Sporting hero Andrew ‘Freddie’ Flintoff is taking on what might be the biggest challenge of his entire career: he’s going to attempt to set up on one of the country’s most unlikely cricket teams.
On his roster: 11 talented teens from some of the most underprivileged parts of his native Lancashire. They have never played cricket before in their lives and probably haven’t even considered it, deeming cricket as the domain of the posh and the privileged. Freddie’s goal is simple: to prove that anyone can find camaraderie, confidence and success playing the sport he loves. Success is by no means guaranteed, but whatever happens, Freddie is setting out to change their lives and the future of the game he so adores.
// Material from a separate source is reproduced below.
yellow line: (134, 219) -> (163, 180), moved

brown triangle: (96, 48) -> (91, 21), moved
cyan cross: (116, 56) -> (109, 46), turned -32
Freddie says: “I made it to the highest level of cricket attending state schools on an estate in Preston, but I can’t see many others doing that now. The vast majority of the England’s men’s national cricket team attended private school. Cricket is more elitist per head than rugby, rowing and the House of Lords. We’ve got to do something to get young, working-class people playing our national summer sport again. I really hope this series can demonstrate that with some time and coaching anyone can learn to love cricket and have the opportunities that came my way.”
Clare Sillery, Head of Commissioning, Documentaries, History and Religion, says: “I am delighted to be working with Freddie and South Shore on what promises to be an interesting and unique series. I can’t wait to see what unfolds when one of our greatest sporting heroes, who has a genuine passion and commitment to bring change to youngsters’ lives, takes on this challenge.”